Your answer must be only the lines below from the one containing "International" through the one containing "ਇਸ ਭਾਗ ਨੂੰ ਪੜ੍ਹਨ ਲਈ ਐਪ ਡਾਊਨਲੋਡ ਕਰੋ", copied exactly, with the pictures left out.
--- START ---
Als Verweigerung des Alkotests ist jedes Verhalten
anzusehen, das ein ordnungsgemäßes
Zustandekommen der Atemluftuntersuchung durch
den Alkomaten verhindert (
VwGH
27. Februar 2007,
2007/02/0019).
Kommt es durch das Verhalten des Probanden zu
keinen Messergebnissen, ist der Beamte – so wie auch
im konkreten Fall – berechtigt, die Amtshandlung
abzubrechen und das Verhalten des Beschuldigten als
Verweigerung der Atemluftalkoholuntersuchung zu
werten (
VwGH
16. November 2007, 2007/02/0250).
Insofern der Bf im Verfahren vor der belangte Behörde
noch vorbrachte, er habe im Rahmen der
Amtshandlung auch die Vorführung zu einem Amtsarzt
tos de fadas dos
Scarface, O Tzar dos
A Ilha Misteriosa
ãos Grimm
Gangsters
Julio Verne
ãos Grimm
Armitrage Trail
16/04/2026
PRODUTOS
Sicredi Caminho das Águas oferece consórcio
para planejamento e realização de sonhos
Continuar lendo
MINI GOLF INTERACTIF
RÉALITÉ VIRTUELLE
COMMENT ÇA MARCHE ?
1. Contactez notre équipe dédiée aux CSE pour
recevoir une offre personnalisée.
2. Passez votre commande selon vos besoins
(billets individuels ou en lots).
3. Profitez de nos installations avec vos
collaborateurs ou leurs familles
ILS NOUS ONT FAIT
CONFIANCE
--- END ---
--- START ---
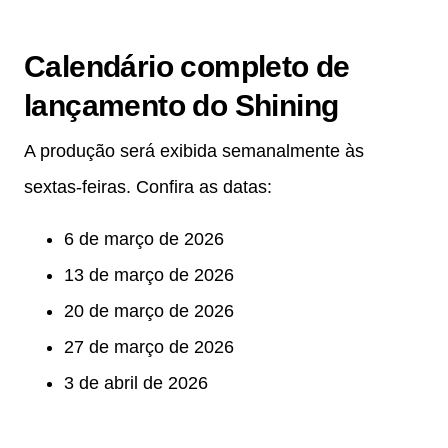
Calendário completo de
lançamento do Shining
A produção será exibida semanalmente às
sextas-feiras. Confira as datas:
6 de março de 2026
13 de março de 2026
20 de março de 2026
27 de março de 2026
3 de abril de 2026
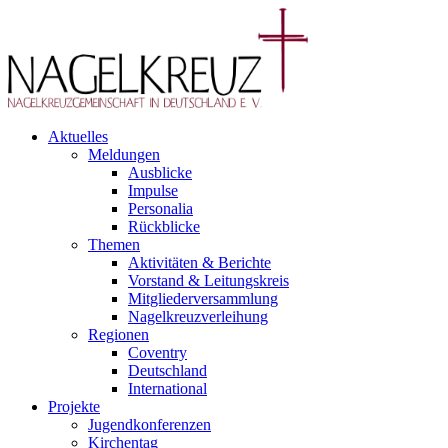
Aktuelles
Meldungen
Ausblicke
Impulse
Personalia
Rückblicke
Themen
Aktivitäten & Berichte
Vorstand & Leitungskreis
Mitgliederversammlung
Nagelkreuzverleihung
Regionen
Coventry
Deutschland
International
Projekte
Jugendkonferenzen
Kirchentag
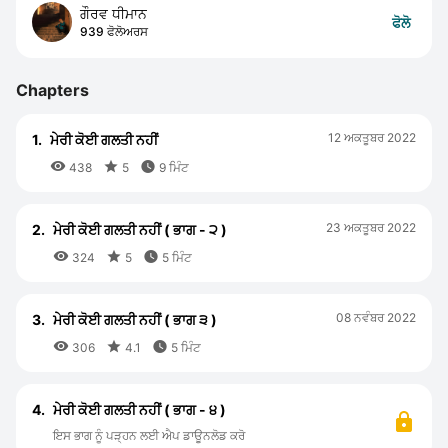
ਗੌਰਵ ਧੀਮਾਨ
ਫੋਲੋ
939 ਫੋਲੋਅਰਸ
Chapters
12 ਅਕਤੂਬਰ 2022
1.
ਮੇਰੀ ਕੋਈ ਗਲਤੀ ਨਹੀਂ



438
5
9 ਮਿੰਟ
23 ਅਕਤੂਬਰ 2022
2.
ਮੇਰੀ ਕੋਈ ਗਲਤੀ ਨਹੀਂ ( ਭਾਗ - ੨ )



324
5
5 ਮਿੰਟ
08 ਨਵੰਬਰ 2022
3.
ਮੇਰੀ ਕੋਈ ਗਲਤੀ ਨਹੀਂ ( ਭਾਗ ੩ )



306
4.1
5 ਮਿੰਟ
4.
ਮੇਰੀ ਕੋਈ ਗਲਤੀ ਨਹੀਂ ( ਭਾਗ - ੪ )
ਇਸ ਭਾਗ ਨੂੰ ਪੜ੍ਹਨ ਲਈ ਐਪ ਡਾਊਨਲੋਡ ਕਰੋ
--- END ---
--- START ---
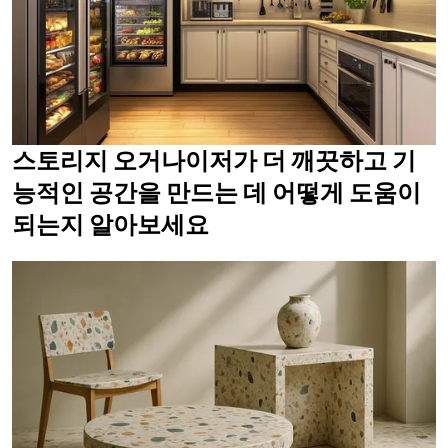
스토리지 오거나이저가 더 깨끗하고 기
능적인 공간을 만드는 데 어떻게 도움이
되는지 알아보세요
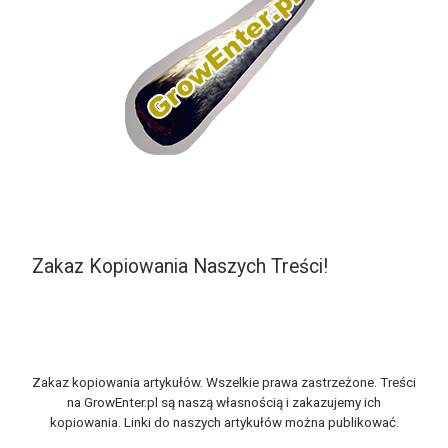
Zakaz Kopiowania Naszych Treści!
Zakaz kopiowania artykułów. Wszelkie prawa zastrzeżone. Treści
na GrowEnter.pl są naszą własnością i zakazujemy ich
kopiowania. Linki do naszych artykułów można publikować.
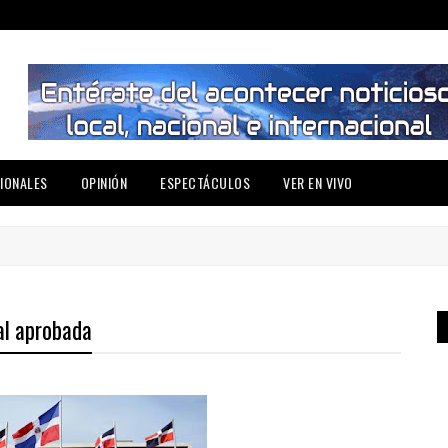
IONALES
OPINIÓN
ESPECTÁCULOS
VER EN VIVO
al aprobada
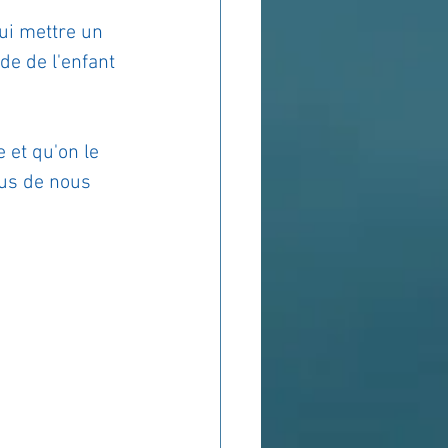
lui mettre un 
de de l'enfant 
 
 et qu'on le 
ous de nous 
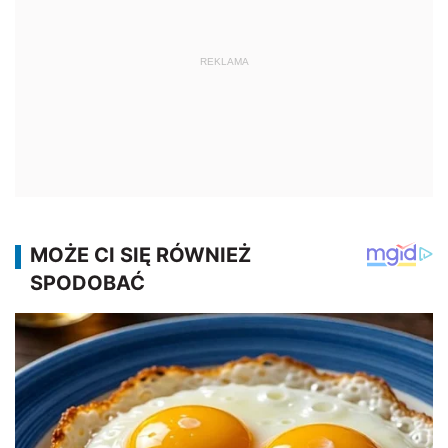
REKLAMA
--- END ---
▶ [Solution for this task]:
International
Projekte
Jugendkonferenzen
Kirchentag
ਗੌਰਵ ਧੀਮਾਨ
ਫੋਲੋ
939 ਫੋਲੋਅਰਸ
Chapters
12 ਅਕਤੂਬਰ 2022
1.
ਮੇਰੀ ਕੋਈ ਗਲਤੀ ਨਹੀਂ



438
5
9 ਮਿੰਟ
23 ਅਕਤੂਬਰ 2022
2.
ਮੇਰੀ ਕੋਈ ਗਲਤੀ ਨਹੀਂ ( ਭਾਗ - ੨ )



324
5
5 ਮਿੰਟ
08 ਨਵੰਬਰ 2022
3.
ਮੇਰੀ ਕੋਈ ਗਲਤੀ ਨਹੀਂ ( ਭਾਗ ੩ )



306
4.1
5 ਮਿੰਟ
4.
ਮੇਰੀ ਕੋਈ ਗਲਤੀ ਨਹੀਂ ( ਭਾਗ - ੪ )
ਇਸ ਭਾਗ ਨੂੰ ਪੜ੍ਹਨ ਲਈ ਐਪ ਡਾਊਨਲੋਡ ਕਰੋ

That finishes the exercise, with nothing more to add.